[Dataset records]
'''

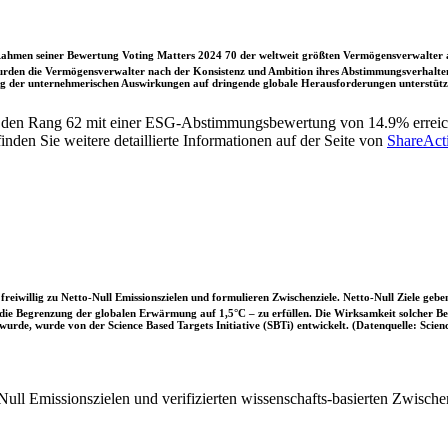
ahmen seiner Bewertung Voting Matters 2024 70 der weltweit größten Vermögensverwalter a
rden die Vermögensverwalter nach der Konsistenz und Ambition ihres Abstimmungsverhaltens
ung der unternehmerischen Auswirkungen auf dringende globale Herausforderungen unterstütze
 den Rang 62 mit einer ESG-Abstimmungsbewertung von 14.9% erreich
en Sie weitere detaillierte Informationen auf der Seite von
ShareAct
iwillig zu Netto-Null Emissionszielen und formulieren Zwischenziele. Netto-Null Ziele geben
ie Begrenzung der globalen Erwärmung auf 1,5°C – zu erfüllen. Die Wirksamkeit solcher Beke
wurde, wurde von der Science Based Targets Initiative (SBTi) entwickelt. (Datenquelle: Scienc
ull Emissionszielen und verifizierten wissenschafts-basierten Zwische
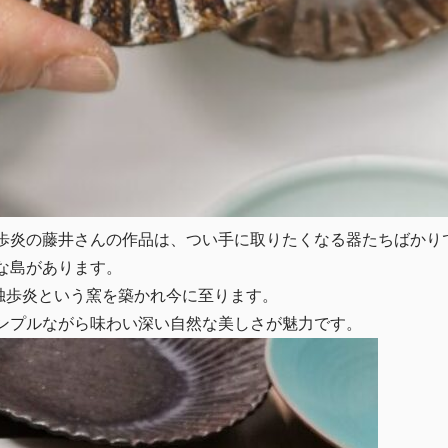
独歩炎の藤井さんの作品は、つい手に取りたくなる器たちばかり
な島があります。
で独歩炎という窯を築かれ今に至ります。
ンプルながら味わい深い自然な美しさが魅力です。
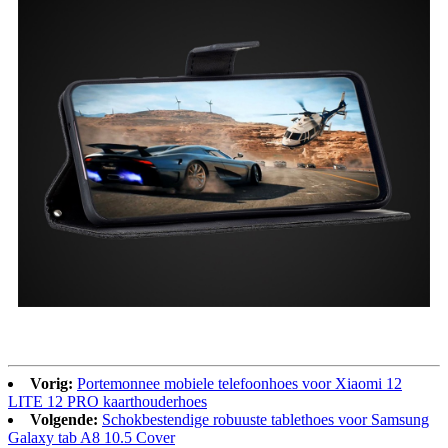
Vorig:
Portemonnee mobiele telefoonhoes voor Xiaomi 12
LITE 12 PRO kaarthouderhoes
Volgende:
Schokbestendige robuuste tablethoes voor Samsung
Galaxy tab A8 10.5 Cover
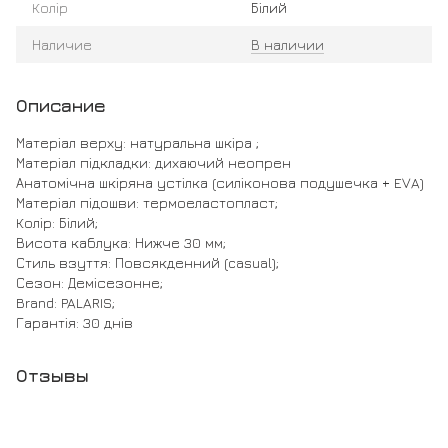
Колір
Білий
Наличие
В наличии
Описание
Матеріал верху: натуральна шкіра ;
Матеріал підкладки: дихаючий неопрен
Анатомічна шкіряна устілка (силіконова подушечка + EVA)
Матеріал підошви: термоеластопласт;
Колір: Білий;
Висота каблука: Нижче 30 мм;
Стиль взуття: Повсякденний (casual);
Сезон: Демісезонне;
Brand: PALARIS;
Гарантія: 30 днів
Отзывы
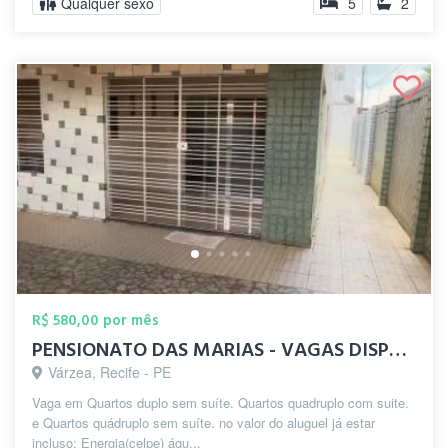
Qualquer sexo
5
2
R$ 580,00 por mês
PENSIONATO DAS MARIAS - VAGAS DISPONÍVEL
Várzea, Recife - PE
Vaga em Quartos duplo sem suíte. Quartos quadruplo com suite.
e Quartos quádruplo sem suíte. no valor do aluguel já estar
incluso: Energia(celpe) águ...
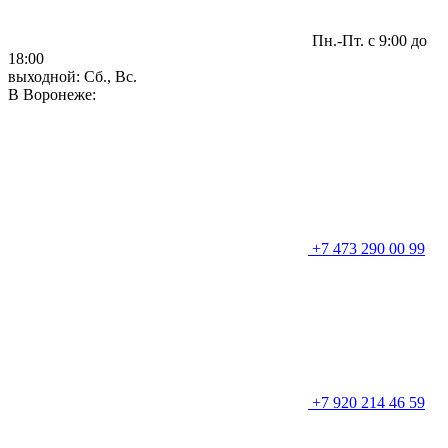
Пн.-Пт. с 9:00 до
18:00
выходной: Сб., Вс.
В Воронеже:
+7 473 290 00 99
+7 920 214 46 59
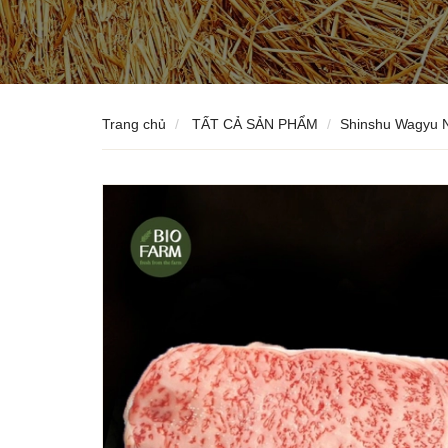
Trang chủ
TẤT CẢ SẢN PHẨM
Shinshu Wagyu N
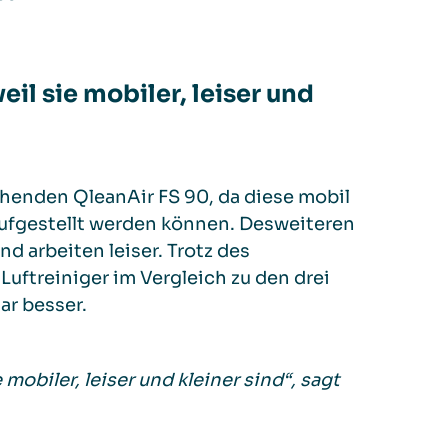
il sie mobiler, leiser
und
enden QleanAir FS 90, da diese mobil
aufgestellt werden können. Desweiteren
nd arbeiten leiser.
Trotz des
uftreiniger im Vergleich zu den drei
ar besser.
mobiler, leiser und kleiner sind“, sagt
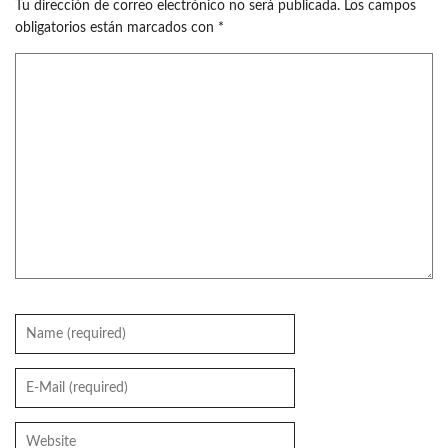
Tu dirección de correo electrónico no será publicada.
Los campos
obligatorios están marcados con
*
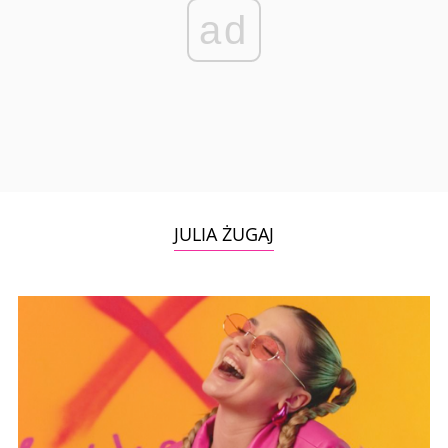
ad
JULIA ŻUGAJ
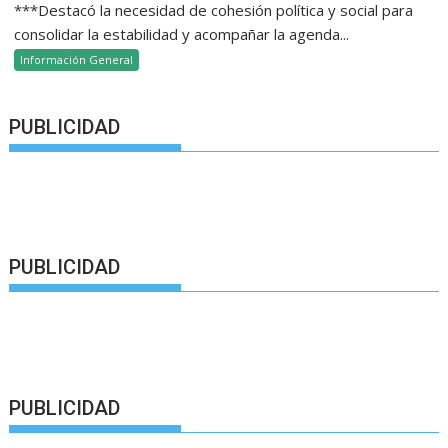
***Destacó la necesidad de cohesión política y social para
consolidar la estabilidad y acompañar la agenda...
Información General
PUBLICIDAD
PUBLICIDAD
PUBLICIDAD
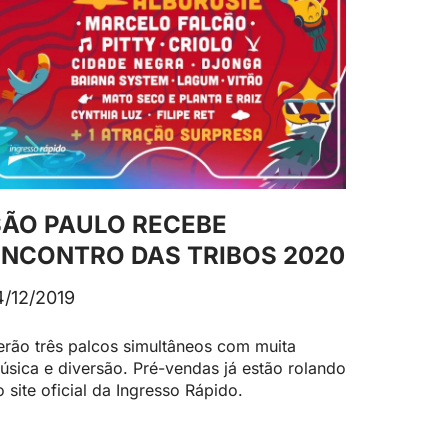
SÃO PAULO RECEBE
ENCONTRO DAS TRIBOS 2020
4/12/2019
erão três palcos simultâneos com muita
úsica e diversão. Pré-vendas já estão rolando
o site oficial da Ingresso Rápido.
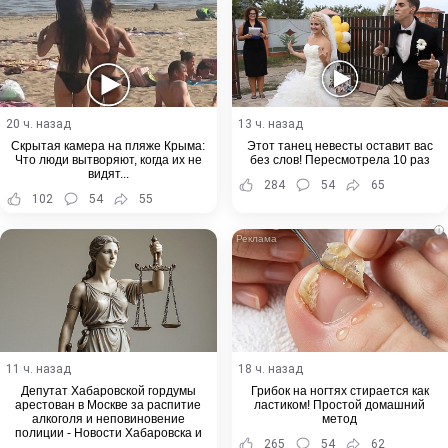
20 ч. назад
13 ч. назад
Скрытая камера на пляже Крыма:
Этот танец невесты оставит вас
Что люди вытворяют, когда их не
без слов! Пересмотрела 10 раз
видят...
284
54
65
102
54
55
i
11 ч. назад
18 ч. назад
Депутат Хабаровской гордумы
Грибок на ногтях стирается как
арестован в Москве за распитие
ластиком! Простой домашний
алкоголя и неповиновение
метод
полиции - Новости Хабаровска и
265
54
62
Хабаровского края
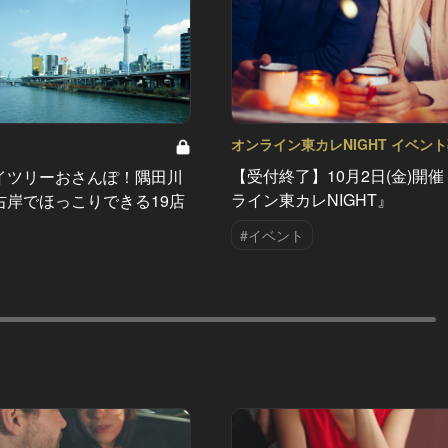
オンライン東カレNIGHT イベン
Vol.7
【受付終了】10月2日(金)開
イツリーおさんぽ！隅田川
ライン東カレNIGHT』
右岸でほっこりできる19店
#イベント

'''
'''

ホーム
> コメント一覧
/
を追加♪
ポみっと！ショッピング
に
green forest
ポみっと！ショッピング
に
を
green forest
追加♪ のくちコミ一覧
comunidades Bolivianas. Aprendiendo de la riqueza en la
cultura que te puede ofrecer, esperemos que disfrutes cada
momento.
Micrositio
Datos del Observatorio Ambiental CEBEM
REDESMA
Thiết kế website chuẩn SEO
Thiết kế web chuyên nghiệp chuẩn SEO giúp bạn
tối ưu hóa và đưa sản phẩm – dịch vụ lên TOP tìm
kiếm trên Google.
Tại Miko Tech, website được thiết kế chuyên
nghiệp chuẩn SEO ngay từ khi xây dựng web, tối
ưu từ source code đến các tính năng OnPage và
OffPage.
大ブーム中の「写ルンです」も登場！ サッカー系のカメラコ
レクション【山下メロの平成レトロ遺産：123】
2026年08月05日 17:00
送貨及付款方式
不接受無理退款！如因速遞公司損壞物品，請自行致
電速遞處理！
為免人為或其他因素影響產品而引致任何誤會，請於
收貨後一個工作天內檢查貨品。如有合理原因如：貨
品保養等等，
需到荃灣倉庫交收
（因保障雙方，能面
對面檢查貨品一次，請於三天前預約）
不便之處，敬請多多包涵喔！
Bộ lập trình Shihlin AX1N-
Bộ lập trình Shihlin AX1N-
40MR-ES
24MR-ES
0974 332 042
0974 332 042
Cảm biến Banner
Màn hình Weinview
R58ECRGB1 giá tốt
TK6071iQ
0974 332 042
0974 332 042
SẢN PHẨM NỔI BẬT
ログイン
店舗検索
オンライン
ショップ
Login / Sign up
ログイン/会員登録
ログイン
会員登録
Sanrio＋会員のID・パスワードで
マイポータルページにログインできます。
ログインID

'''

#### TASK DIRECTIONS
Find how many lines above include "Emissionszielen"; reply with the number only.

#### ANSWER FOR THE TASK
2